米VC500の日本チームが独立 50億円の新ファンド
米有力ベンチャーキャピタル(VC)の500スタートアップスで日本向けファンドを担当していたチームが独立し、新たなVCを設立した。社名はコーラル・キャピタル(東京・千代田)。みずほ銀行や三菱地所などから総額50億円の出資を受け、日本のスタートアップ企業に投資する新ファンドを組成した。
500スタートアップスジャパン創業者のジェームズ・ライニー氏は日本経済新聞社に対し、「日本ファンドを立ち上げた3年前と比べてスタートアップを巡る環境が変化してきたため」と独立の理由を語った。共同代表の沢山陽平氏を含むメンバー5人全員が新会社に移る。日本でも新たなファンドを創るキャピタリストは増えているが、著名VCの投資チームがまるごと独立するのは珍しい。
米シリコンバレーに本拠を置く500スタートアップスは世界60カ国以上で2200社以上のスタートアップに投資する。日本では3年前に本格的に活動を開始、38億円の1号ファンドを組成し、これまでに43社に投資した。当初は「シード」と呼ばれる創業間もない企業を中心に1社あたり1000万~3000万円を200社程度に投じる計画だった。
しかし、日本に根を張って活動する中で、「事業開始に許認可が必要な貸金業や保険業など、起業家が手がける事業領域の難易度が上がっており、1社あたり5000万円程度が必要」(ライニー氏)なことが分かってきた。投資先企業に対して人材採用やマーケティングなどを支援する活動にも力を入れており、「日本では投資社数を絞って集中的に支援した方が良い」と判断。「500のグローバルな戦略と乖離(かいり)が出てきた」ため、米500の経営陣とも協議し、別ブランドのVC設立を決めた。
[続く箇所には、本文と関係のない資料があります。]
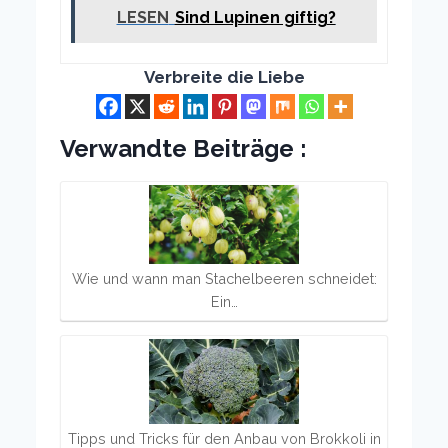
LESEN
Sind Lupinen giftig?
Verbreite die Liebe
Verwandte Beiträge :
Wie und wann man Stachelbeeren schneidet:
Ein…
Tipps und Tricks für den Anbau von Brokkoli in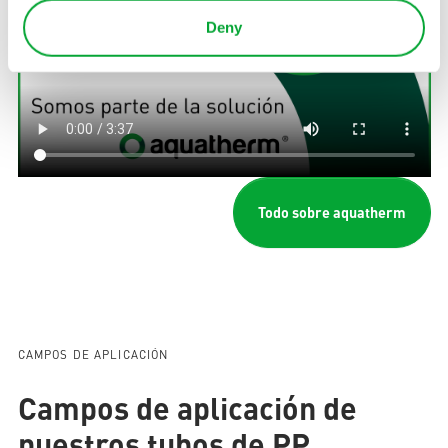
Deny
Todo sobre aquatherm
CAMPOS DE APLICACIÓN
Campos de aplicación de
nuestros tubos de PP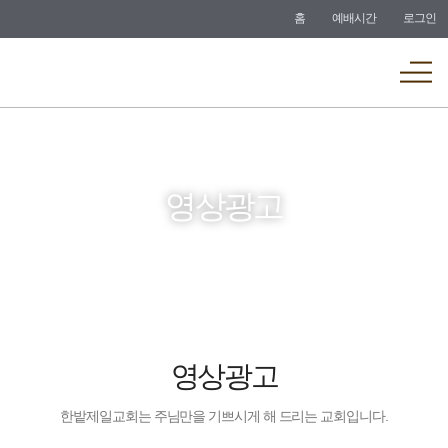
바로가기
홈
예배시간
로그인
메뉴
영상광고
영상광고
한밭제일교회는 주님만을 기쁘시게 해 드리는 교회입니다.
1号ファンドの既存の投資先43社については引き続きライニー氏や沢山氏が支援を継続するが、今後の新規投資はコーラル・キャピタルを通じて行う。新ファンド(2号ファンド)はすでに組成が完了しており、みずほ銀行などのほか、電源開発、新生銀行や海外の機関投資家も参加する。1社あたりの投資金額は追加投資も含めて5000万円~最大2億円を想定。「テクノロジーを使って業界の課題解決に挑戦する社会人起業家」を中心に40~50社の日本企業に投資する計画だ。
社名のコーラルはサンゴ礁を意味し、「海の様々な生物の生活を支えるサンゴ礁のように起業家を支える存在をめざす」という。背景には「ここ数年でVCが急激に増え、投資家も起業家から選ばれるようになってきている」(沢山氏)ことがある。これに対応し、コーラルは資金調達、採用、広報などの投資先の支援体制を充実させていく考えだ。
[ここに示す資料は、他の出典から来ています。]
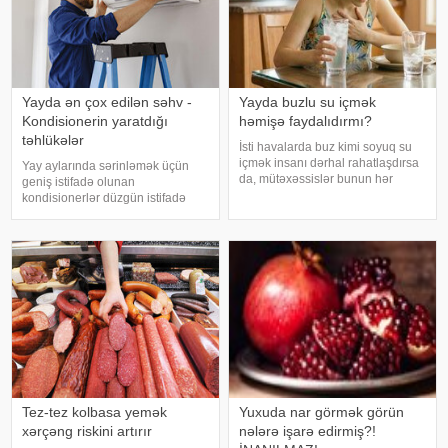
Yayda ən çox edilən səhv -
Yayda buzlu su içmək
Kondisionerin yaratdığı
həmişə faydalıdırmı?
təhlükələr
İsti havalarda buz kimi soyuq su
içmək insanı dərhal rahatlaşdırsa
Yay aylarında sərinləmək üçün
da, mütəxəssislər bunun hər
geniş istifadə olunan
zaman ən yaxşı seçim olmadığını
kondisionerlər düzgün istifadə
bildirirlər. xəbər verir ki, çox soyuq
edilmədikdə müxtəlif sağlamlıq
su susuzluq hissini tez azaldır və
problemlərinə səbəb ola bilər.
insanın kifayət qədə
xəbər verir ki, ani temperatur
dəyişiklikləri, quru hava və
baxımsız kondisionerlərd
Tez-tez kolbasa yemək
Yuxuda nar görmək görün
xərçəng riskini artırır
nələrə işarə edirmiş?!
米500スタートアップスのクリスティン・ツァイ最高経営責任者(CEO)はライニー氏らの独立について「彼らの新たな挑戦を誇りに思う。今後共同で投資できることを楽しみにしている」と述べた。日本での投資は今後も継続する計画だが、「将来のファンドや人員について現時点で公表できることはない」としている。